Here they share their story to support current doctoral students working to navigate and maintain a healthy work/life balance.
The lifestyle of graduate school has been associated with the presence of mental health issues, such as depression and anxiety, in students during their academic programs. A 2013 analysis of the 2009 National College Health Assessment found that 61.3% of current graduate students reported ever feeling anxiety, with 43.8% feeling anxiety within the past 12 months. As recent graduates from a doctoral program, we’ve experienced this anxiety firsthand, and hope that our stories and recommendations can help to tackle this problem head-on.
Stress is an essential reaction to danger, a mechanism ingrained in us long ago to force a “fight” or “fly” response. However, it’s how we react to stress that impacts our long-term health, including the potential development of anxiety through cognitive distortions and unhealthy coping mechanisms. While we three may have already been naturally anxious people, this became increasingly heightened when under the stress of working on our PhDs.
“It was maybe a month before the first draft of my dissertation was due. I was on track. I sent my advisor the document a week before going on a weekend vacation, expecting feedback when I returned. I still felt like I shouldn’t be traveling for pleasure. I shouldn’t be doing “nothing.” I shouldn’t relax. On the flight, I felt like I wasn’t going to be able to breathe. I felt sweaty, light headed, and shaky — and like I didn’t want to be stuck in a synthetic metal test tube with wings. That awful experience created a fear of flying in me — or rather, a fear of having a panic attack on a plane — that I am still working on today.”
As graduate students begin their programs, stress and anxiety become normalized: everyone you work with has experienced the same feelings, and it’s often seen as part of the process of becoming a doctor — an initiation into the club.

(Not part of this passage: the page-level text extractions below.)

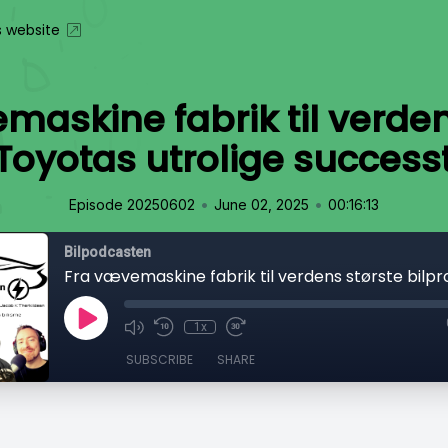
s website
maskine fabrik til verden
Toyotas utrolige successt
•
•
Episode 20250602
June 02, 2025
00:16:13
Bilpodcasten
1x
SUBSCRIBE
SHARE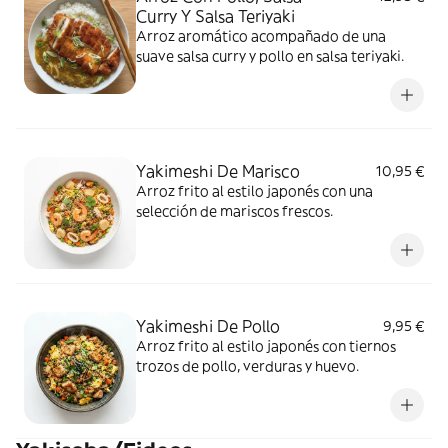
Curry Y Salsa Teriyaki
Arroz aromático acompañado de una
suave salsa curry y pollo en salsa teriyaki.
Yakimeshi De Marisco
10,95 €
Arroz frito al estilo japonés con una
selección de mariscos frescos.
Yakimeshi De Pollo
9,95 €
Arroz frito al estilo japonés con tiernos
trozos de pollo, verduras y huevo.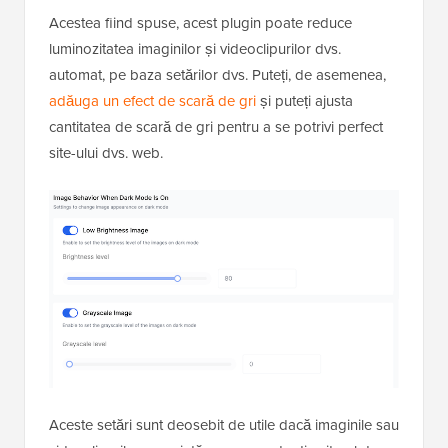
Acestea fiind spuse, acest plugin poate reduce
luminozitatea imaginilor și videoclipurilor dvs.
automat, pe baza setărilor dvs. Puteți, de asemenea,
adăuga un efect de scară de gri
și puteți ajusta
cantitatea de scară de gri pentru a se potrivi perfect
site-ului dvs. web.
Aceste setări sunt deosebit de utile dacă imaginile sau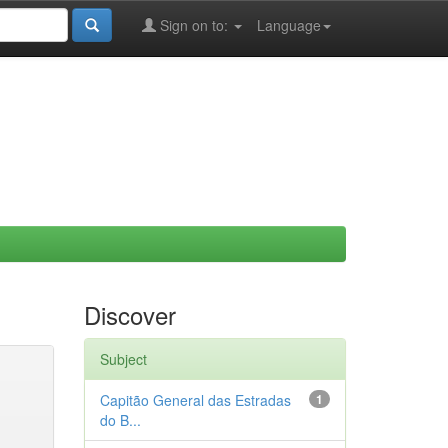
Sign on to:
Language
Discover
Subject
Capitão General das Estradas
1
do B...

This notion may discourage sharing, for fear of revealing weakness. So, you swallow it, thinking that others are likely going through the same thing and it’s all part of the process.
What’s most confusing to those around us is that we were “good students” and appeared so calm, leading others to wonder how and why we could ever be worried. But those logical thoughts are pushed out by cognitive distortions when five years of work becomes an important crossroads to you, where your work ethic, intelligence, and passion are tested.

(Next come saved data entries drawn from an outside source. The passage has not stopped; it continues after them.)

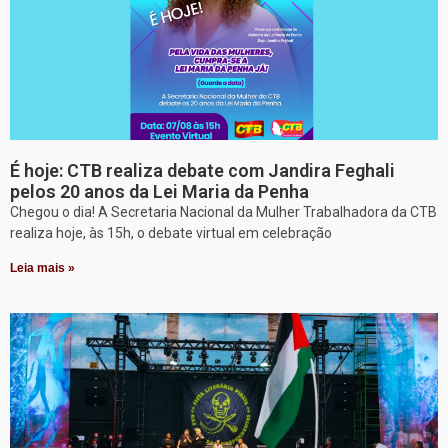
É hoje: CTB realiza debate com Jandira Feghali
pelos 20 anos da Lei Maria da Penha
Chegou o dia! A Secretaria Nacional da Mulher Trabalhadora da CTB
realiza hoje, às 15h, o debate virtual em celebração
Leia mais »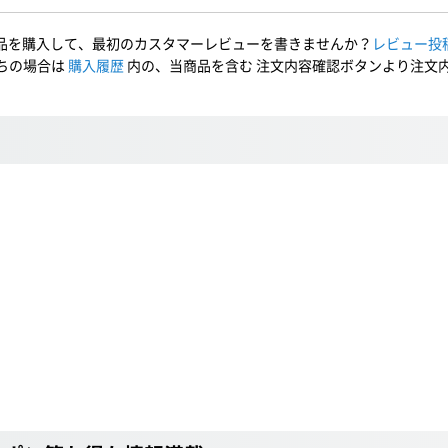
品を購入して、最初のカスタマーレビューを書きませんか？
レビュー投
ちの場合は
購入履歴
内の、当商品を含む 注文内容確認ボタンより注文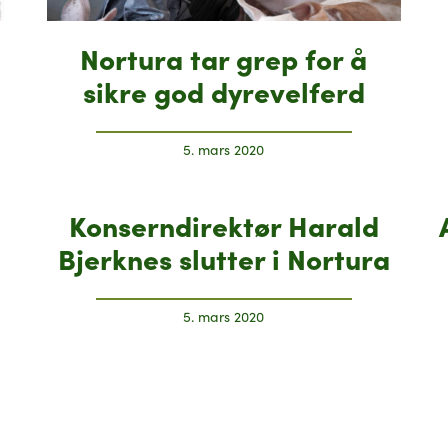
Nortura tar grep for å
sikre god dyrevelferd
5. mars 2020
Konserndirektør Harald
Bjerknes slutter i Nortura
5. mars 2020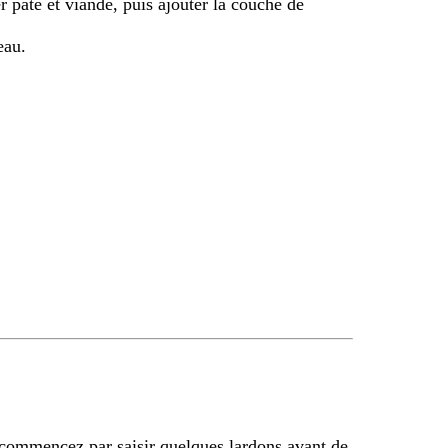
r pâte et viande, puis ajouter la couche de
eau.
commencez par saisir quelques lardons avant de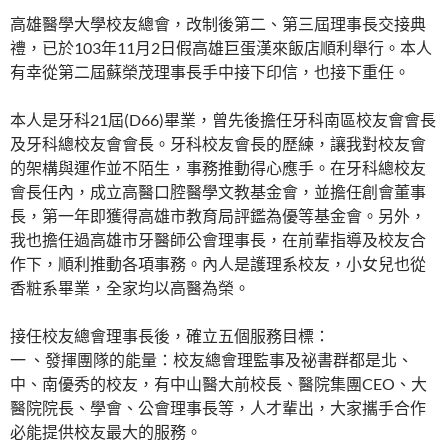
高雄醫學大學校友總會，改制後第二、第三屆理事長交接典
禮，已於103年11月2日假高雄巨蛋漢來飯店順利舉行。本人
有幸從第二屆蘇榮茂理事長手中接下印信，也接下重任。
本人是牙科21屆(D66)畢業，曾先後擔任牙科南區校友會會長
及牙科總校友會會長。牙科校友會長的歷練，讓我對校友會
的架構與運作並不陌生，事務推動得心應手。在牙科總校友
會長任內，成立高醫口腔醫學文教基金會，並擔任創會董事
長，第一年即獲得高雄市教育局評鑑為優等基金會。另外，
我也擔任過高雄市牙醫師公會理事長，在前輩指導及校友合
作下，順利推動各項事務。內人是護理系校友，小女兒也從
香粧系畢業，全家均以高醫為榮。
接任校友總會理事長後，確立五個服務目標：
一 、發揮團隊的能量：校友總會理監事及祕書群都是北、
中、南優秀的校友，有中山醫大前校長、醫院集團CEO、大
醫院院長、學會、公會理事長等，人才輩出，大家攜手合作
必能提供校友最大的服務。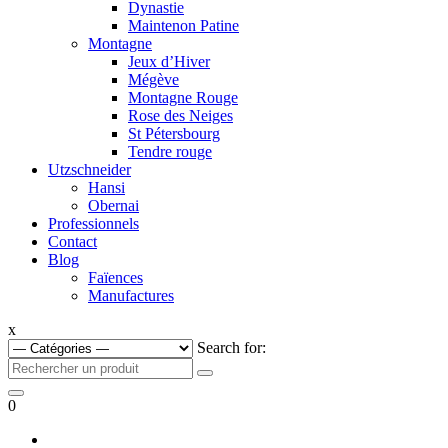
Dynastie
Maintenon Patine
Montagne
Jeux d’Hiver
Mégève
Montagne Rouge
Rose des Neiges
St Pétersbourg
Tendre rouge
Utzschneider
Hansi
Obernai
Professionnels
Contact
Blog
Faïences
Manufactures
x
Search for:
0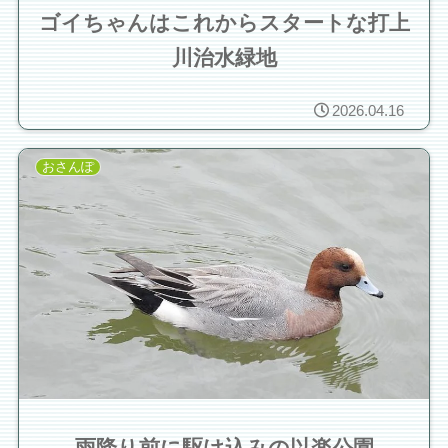
ゴイちゃんはこれからスタートな打上
川治水緑地
2026.04.16
おさんぽ
雨降り前に駆け込みの以楽公園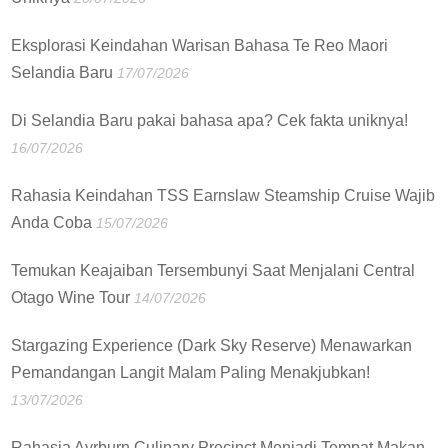
Eksplorasi Keindahan Warisan Bahasa Te Reo Maori
Selandia Baru
17/07/2026
Di Selandia Baru pakai bahasa apa? Cek fakta uniknya!
16/07/2026
Rahasia Keindahan TSS Earnslaw Steamship Cruise Wajib
Anda Coba
15/07/2026
Temukan Keajaiban Tersembunyi Saat Menjalani Central
Otago Wine Tour
14/07/2026
Stargazing Experience (Dark Sky Reserve) Menawarkan
Pemandangan Langit Malam Paling Menakjubkan!
13/07/2026
Rahasia Ayrburn Culinary Precinct Menjadi Tempat Makan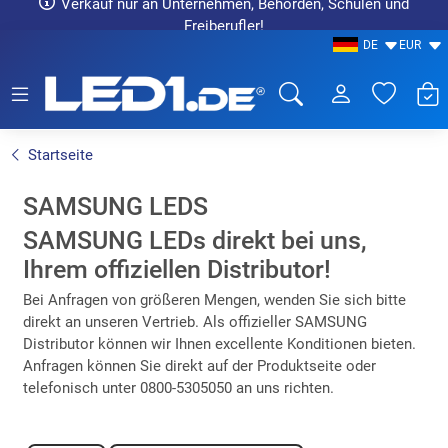
Verkauf nur an Unternehmen, Behörden, Schulen und
Freiberufler!
DE
EUR
LED1.de® - Fachhandel
Startseite
SAMSUNG LEDS
SAMSUNG LEDs direkt bei uns,
Ihrem offiziellen Distributor!
Bei Anfragen von größeren Mengen, wenden Sie sich bitte
direkt an unseren Vertrieb. Als offizieller SAMSUNG
Distributor können wir Ihnen excellente Konditionen bieten.
Anfragen können Sie direkt auf der Produktseite oder
telefonisch unter 0800-5305050 an uns richten.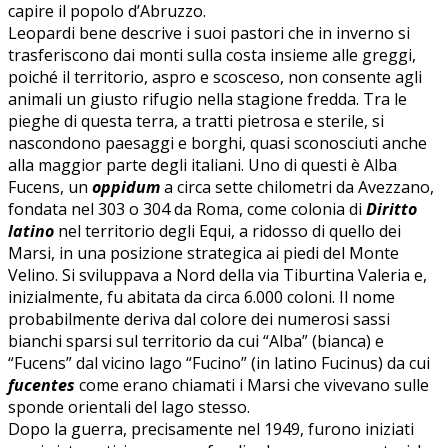
capire il popolo d’Abruzzo.
Leopardi bene descrive i suoi pastori che in inverno si
trasferiscono dai monti sulla costa insieme alle greggi,
poiché il territorio, aspro e scosceso, non consente agli
animali un giusto rifugio nella stagione fredda. Tra le
pieghe di questa terra, a tratti pietrosa e sterile, si
nascondono paesaggi e borghi, quasi sconosciuti anche
alla maggior parte degli italiani. Uno di questi è Alba
Fucens, un
oppidum
a circa sette chilometri da Avezzano,
fondata nel 303 o 304 da Roma, come colonia di
Diritto
latino
nel territorio degli Equi, a ridosso di quello dei
Marsi, in una posizione strategica ai piedi del Monte
Velino. Si sviluppava a Nord della via Tiburtina Valeria e,
inizialmente, fu abitata da circa 6.000 coloni. Il nome
probabilmente deriva dal colore dei numerosi sassi
bianchi sparsi sul territorio da cui “Alba” (bianca) e
“Fucens” dal vicino lago “Fucino” (in latino Fucinus) da cui
fucentes
come erano chiamati i Marsi che vivevano sulle
sponde orientali del lago stesso.
Dopo la guerra, precisamente nel 1949, furono iniziati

We thought that once we defended our dissertations, the stress and anxiety would disappear. It didn’t. We’ve obtained one of the highest levels of academic achievement. We found great jobs immediately doing what we love. And every day we have to work to manage our anxiety. We believe that more honesty and communication on the topic, more acknowledgment of this as a reality during graduate school, and more support (even when we didn’t realize we needed it) would have been helpful. We wish we could have anticipated the amount of anxiety we might experience during a PhD program.
It is essential for graduate programs to not only acknowledge and discuss the difference between acute stress, depression, anxiety, chronic stress, and poor coping skills during doctoral programs, but to also train faculty and staff to refer students to appropriate resources and create a supportive culture.
We think everyone should take a moment each semester to reflect on how, if at all, you’re managing stress. Support your friends who may be struggling — and lean on each other as resources. Be open and honest when you feel like you need help. Work to create and promote this supportive culture.
New PhD students: reach out to recently graduated PhDs. Current PhDs: seek to mentor an incoming student. After all, you were once starting on this journey and, whether you knew it or not, needed someone to support you. There doesn’t have to be panic during a PhD program, and together, with open and supportive communication we can help bring holistic health and wellbeing to the taxing and ever-so-rewarding-process of becoming a doctor.
Alyssa Brooks, Erica Roberts, and Erin Tagai are recent graduates from the doctoral program at the University of Maryland School of Public Health. All are conducting research and evaluation in the field of public health.